The Curse of Chalion - Lois McMaster Bujold [150]
The gods should have warned you…
The little elderly undergroom, whose face had drooped at the pain in Umegat’s voice, picked up the book and held it out consolingly.
Umegat smiled weakly and took it tenderly from him. “At least I have my old profession to fall back on, eh?” His hands smoothed the pages open to some familiar spot, and he glanced down. His smile faded. His voice sharpened. “Is this a joke?”
“Is what a joke, Umegat? It is your book, I saw him bring it from the menagerie.”
Umegat struggled awkwardly to sit upright. “What language is this?”
Cazaril advanced and glanced over his shoulder. “Ibran, of course.”

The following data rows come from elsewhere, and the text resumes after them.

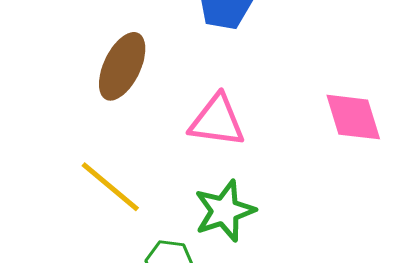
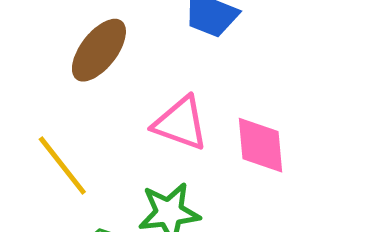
pink diamond: (353, 117) -> (261, 145), moved

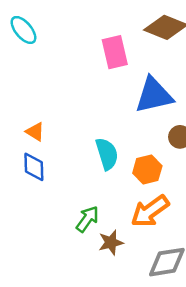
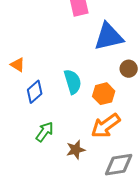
blue diamond: (34, 167) -> (35, 92), moved, turned 50
green arrow: (87, 219) -> (45, 132), moved

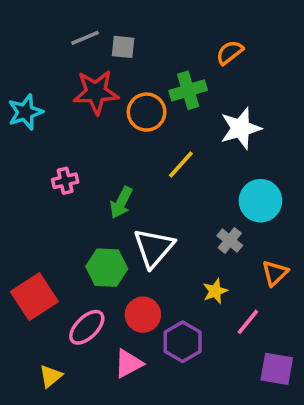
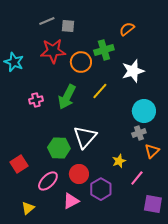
cyan star: (25, 112) -> (14, 62), turned -30
green arrow: (121, 202) -> (67, 97), moved, size x1.4
gray cross: (230, 240) -> (139, 133), moved, turned 32
red square: (34, 297) -> (19, 164), size x0.7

Umegat paged through the book, fingers shaking, his eyes twitching over the pages, his breath coming faster through lips open in something like terror. “It is…it is gibberish. It’s just, just…little blotches of ink. Cazaril!”
“It is Ibran, Umegat. It’s just Ibran.”
“It is my eyes. It is something in me…” He clutched his face, rubbed his eyes, and cried suddenly, “Oh, gods!” and burst into tears. The tears became wracking sobs on the third breath. “I am punished!”
“Get the physician, fetch the physician,” Cazaril cried to the frightened-looking undergroom, and the man nodded and sped away. Umegat’s clutching fingers were tearing the pages in his blind grip. Awkwardly, Cazaril tried to help him, patting his shoulder, straightening the book and then taking it away altogether. The coolly resisted breakdown, having breached Umegat’s walls in this unguarded spot, poured through, and the man wept—not like a child. No child’s sobs were ever this terrifying.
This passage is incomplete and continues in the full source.